Problem to solve: Given the entries that follow, write out exactly the lines starting at the one containing "les articles Marketing" and ending at the one containing "AP BOOT CAMP", both ends included, and only those.

[Dataset records]
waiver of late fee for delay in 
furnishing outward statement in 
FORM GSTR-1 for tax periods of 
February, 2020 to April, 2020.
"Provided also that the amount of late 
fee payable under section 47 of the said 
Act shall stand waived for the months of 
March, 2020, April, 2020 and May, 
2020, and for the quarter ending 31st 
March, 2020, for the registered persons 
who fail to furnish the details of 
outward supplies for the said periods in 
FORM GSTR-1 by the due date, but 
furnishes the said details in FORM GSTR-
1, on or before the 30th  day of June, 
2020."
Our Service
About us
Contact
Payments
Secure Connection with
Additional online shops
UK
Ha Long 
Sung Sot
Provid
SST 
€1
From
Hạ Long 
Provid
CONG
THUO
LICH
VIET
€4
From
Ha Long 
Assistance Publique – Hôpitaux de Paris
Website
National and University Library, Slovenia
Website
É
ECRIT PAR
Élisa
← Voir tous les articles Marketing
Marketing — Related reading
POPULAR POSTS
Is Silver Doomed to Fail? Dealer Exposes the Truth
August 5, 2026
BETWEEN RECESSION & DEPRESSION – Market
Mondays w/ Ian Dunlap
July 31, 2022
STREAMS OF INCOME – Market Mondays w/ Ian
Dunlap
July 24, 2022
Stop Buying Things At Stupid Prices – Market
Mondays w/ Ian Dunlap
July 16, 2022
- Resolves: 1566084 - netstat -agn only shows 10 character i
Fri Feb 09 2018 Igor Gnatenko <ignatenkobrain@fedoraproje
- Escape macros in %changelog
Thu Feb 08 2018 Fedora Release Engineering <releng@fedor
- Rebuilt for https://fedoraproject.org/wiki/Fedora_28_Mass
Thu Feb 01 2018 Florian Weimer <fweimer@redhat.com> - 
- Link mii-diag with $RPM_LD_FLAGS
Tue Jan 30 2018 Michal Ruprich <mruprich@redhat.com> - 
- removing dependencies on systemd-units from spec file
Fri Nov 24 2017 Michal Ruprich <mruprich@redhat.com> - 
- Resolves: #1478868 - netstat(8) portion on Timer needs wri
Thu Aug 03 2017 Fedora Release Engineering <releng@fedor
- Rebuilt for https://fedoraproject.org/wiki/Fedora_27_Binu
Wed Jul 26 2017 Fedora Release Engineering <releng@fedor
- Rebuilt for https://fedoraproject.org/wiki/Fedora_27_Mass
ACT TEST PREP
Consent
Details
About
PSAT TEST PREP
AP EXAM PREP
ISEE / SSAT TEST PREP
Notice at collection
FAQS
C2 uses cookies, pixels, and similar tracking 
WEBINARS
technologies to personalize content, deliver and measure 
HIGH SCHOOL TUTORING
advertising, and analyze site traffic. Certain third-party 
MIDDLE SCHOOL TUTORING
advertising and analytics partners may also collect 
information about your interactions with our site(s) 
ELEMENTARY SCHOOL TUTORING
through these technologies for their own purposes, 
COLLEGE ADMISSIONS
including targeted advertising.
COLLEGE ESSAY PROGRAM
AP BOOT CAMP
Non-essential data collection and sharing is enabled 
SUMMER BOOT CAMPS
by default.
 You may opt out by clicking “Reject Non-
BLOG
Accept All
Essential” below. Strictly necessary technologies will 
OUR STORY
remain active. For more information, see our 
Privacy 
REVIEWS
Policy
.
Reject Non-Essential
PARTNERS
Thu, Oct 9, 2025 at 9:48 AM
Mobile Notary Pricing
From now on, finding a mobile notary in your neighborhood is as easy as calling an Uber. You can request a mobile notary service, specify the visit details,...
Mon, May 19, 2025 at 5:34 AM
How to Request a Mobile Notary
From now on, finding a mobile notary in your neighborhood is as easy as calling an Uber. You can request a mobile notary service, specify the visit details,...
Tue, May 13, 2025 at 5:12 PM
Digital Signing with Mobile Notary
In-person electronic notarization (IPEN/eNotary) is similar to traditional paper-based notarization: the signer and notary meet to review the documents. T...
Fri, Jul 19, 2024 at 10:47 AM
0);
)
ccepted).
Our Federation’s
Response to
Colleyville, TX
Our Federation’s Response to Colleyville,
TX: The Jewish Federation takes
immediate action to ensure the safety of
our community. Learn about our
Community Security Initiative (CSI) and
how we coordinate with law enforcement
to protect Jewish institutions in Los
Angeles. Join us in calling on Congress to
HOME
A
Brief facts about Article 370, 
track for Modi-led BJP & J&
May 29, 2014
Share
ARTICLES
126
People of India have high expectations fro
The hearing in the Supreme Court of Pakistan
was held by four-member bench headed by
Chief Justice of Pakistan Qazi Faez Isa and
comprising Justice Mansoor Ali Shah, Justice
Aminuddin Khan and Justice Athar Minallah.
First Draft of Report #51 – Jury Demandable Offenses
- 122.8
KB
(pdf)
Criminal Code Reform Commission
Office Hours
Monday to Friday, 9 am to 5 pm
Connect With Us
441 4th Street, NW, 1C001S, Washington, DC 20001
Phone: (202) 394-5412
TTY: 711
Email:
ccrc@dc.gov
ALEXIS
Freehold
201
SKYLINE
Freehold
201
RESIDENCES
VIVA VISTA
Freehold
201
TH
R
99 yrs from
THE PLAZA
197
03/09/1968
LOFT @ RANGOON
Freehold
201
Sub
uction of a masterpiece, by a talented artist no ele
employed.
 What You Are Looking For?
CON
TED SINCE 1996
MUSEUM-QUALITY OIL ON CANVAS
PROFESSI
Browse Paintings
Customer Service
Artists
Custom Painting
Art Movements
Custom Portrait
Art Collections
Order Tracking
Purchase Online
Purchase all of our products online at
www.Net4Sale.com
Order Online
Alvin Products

Result:
← Voir tous les articles Marketing
Marketing — Related reading
POPULAR POSTS
Is Silver Doomed to Fail? Dealer Exposes the Truth
August 5, 2026
BETWEEN RECESSION & DEPRESSION – Market
Mondays w/ Ian Dunlap
July 31, 2022
STREAMS OF INCOME – Market Mondays w/ Ian
Dunlap
July 24, 2022
Stop Buying Things At Stupid Prices – Market
Mondays w/ Ian Dunlap
July 16, 2022
- Resolves: 1566084 - netstat -agn only shows 10 character i
Fri Feb 09 2018 Igor Gnatenko <ignatenkobrain@fedoraproje
- Escape macros in %changelog
Thu Feb 08 2018 Fedora Release Engineering <releng@fedor
- Rebuilt for https://fedoraproject.org/wiki/Fedora_28_Mass
Thu Feb 01 2018 Florian Weimer <fweimer@redhat.com> - 
- Link mii-diag with $RPM_LD_FLAGS
Tue Jan 30 2018 Michal Ruprich <mruprich@redhat.com> - 
- removing dependencies on systemd-units from spec file
Fri Nov 24 2017 Michal Ruprich <mruprich@redhat.com> - 
- Resolves: #1478868 - netstat(8) portion on Timer needs wri
Thu Aug 03 2017 Fedora Release Engineering <releng@fedor
- Rebuilt for https://fedoraproject.org/wiki/Fedora_27_Binu
Wed Jul 26 2017 Fedora Release Engineering <releng@fedor
- Rebuilt for https://fedoraproject.org/wiki/Fedora_27_Mass
ACT TEST PREP
Consent
Details
About
PSAT TEST PREP
AP EXAM PREP
ISEE / SSAT TEST PREP
Notice at collection
FAQS
C2 uses cookies, pixels, and similar tracking 
WEBINARS
technologies to personalize content, deliver and measure 
HIGH SCHOOL TUTORING
advertising, and analyze site traffic. Certain third-party 
MIDDLE SCHOOL TUTORING
advertising and analytics partners may also collect 
information about your interactions with our site(s) 
ELEMENTARY SCHOOL TUTORING
through these technologies for their own purposes, 
COLLEGE ADMISSIONS
including targeted advertising.
COLLEGE ESSAY PROGRAM
AP BOOT CAMP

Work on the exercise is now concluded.